Cabe señalar que el campo nacional-popular, un espacio dinámico de disputa de sentidos y proyectos, ha sido y es objeto de constantes reconfiguraciones. Si bien presenta momentos de fijación en su transcurrir histórico, no debería considerarse como un espacio fijo. Las tendencias a eternizar (y reificar) lo que fue un momento de fijación y aferrarse a él, sin dar cuenta de la variabilidad contextual,sólo puede tener sentidosconservadores. Ocurre a menudo que lo que puede desempeñarse como matriz cultural resistente en un determinado tiempo, no necesariamente replica esas funciones en otro. Podemos considerar, a modo de ejemplo, la poesía gauchesca o ciertas versiones de la historiografía revisionista.
Por lo general, la configuración hegemónica de la tradición nacional-popular idealizaun momento de fijación relacionado con circunstancias históricas donde fue posible la solidaridad relativa entre las clases y grupos sociales con intereses históricos antagónicos. Es decir, esta configuración opta por erigirse sobre una solidaridad interclasista relativa, sobre la coincidencia del interés permanente de algunas fracciones de la burguesía argentina y el interés temporal y circunstancial (ni general, ni permanente) de las clases subalternas y oprimidas. Esas circunstancias históricas, además, funcionan como su horizonte. El anhelo de reeditarlas constituye la matriz de su proyecto.

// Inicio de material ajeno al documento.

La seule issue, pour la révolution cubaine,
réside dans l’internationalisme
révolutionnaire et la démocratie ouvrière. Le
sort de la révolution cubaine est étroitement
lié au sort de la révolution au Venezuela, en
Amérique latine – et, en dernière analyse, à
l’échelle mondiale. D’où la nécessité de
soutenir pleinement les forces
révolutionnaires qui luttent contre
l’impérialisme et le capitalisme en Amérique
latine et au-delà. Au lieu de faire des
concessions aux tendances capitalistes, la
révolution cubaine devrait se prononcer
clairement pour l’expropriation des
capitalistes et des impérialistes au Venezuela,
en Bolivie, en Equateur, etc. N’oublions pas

La nación es un “objeto” inacabado, es una praxis, se está constituyendo (y se está historizando) todo el tiempo; desde abajo, como ámbito de fraternidad y como horizonte plebeyo que intenta deslastrarse de las incrustaciones coloniales e imperialistas, como diversidad subalterna; pero también desde arriba (principalmente desde el Estado), como espacio de dominación, de separación, enajenación, control y de fortalecimiento de esas incrustaciones, como diversidad entre clases y sectores sociales antagónicos.

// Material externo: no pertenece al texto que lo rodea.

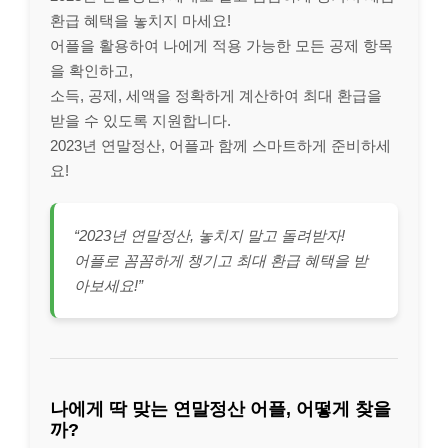
환급 혜택을 놓치지 마세요!
어플을 활용하여 나에게 적용 가능한 모든 공제 항목
을 확인하고,
소득, 공제, 세액을 정확하게 계산하여 최대 환급을
받을 수 있도록 지원합니다.
2023년 연말정산, 어플과 함께 스마트하게 준비하세
요!
“2023년 연말정산, 놓치지 말고 돌려받자!
어플로 꼼꼼하게 챙기고 최대 환급 혜택을 받
아보세요!”
나에게 딱 맞는 연말정산 어플, 어떻게 찾을
까?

Cooke parece ser incompatible con los imaginarios sostenidos por esta versión convencional y fosilizada de tradición nacional-popular. Principalmente porque Cooke muestra los límites y las contradicciones de quienes se consideraban (y se consideran) administradores exclusivos del énfasis en la singularidad de la realidad nacional y lo utilizan para justificar la participación subordinada de las clases subalternas u oprimidas en bloques de poder dirigidos por algunas fracciones de las clases dominantes. Por eso Cooke no puede funcionar como “significante comodín”. Se trata de una figura cuyos sentidos más profundos no se pueden desplazar fácilmente. Por su contenido y por su significación ideológica y pragmática, es una figura difícil de traficar. Su pensamiento carga demasiadas propuestas para el presente y el futuro, propuestas para construir alternativas de poder auténticas de y para los trabajadores y las trabajadoras. Cooke pesa como pasado por el futuro que proyectó y sigue proyectando. Es pasado inconveniente. Su letra no es inofensiva y todavía quema. Cooke es un escándalo teórico e histórico. Se resiste a la condición de “clásico”, persiste moderno. Cooke es la expresión de una dignidad revolucionaria siempre dispuesta a rearticularse con lo que bulle desde abajo.

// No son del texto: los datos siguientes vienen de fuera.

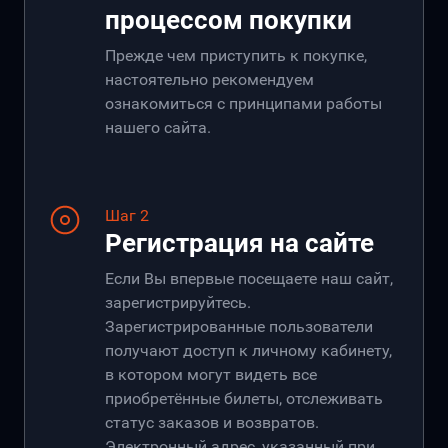
процессом покупки
Прежде чем приступить к покупке,
настоятельно рекомендуем
ознакомиться с принципами работы
нашего сайта.
Шаг 2
Регистрация на сайте
Если Вы впервые посещаете наш сайт,
зарегистрируйтесь.
Зарегистрированные пользователи
получают доступ к личному кабинету,
в котором могут видеть все
приобретённые билеты, отслеживать
статус заказов и возвратов.
Электронный адрес, указанный при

De este modo, las puertas para ingresar al panteón de los “pensadores nacionales” no siempre (en realidad casi nunca) han estado abiertas de par en par para Cooke, básicamente porque impugnó el modelo del “acuerdo nacional” y supo ir más allá del horizonte de la revolución burguesa radical, sustrayéndose a la ilusión de la incesante perfectibilidad de la sociedad burguesa. No centró su propuesta en la eliminación de los “abusos” de la sociedad capitalista sino en la transformación de las relaciones de producción y propiedad.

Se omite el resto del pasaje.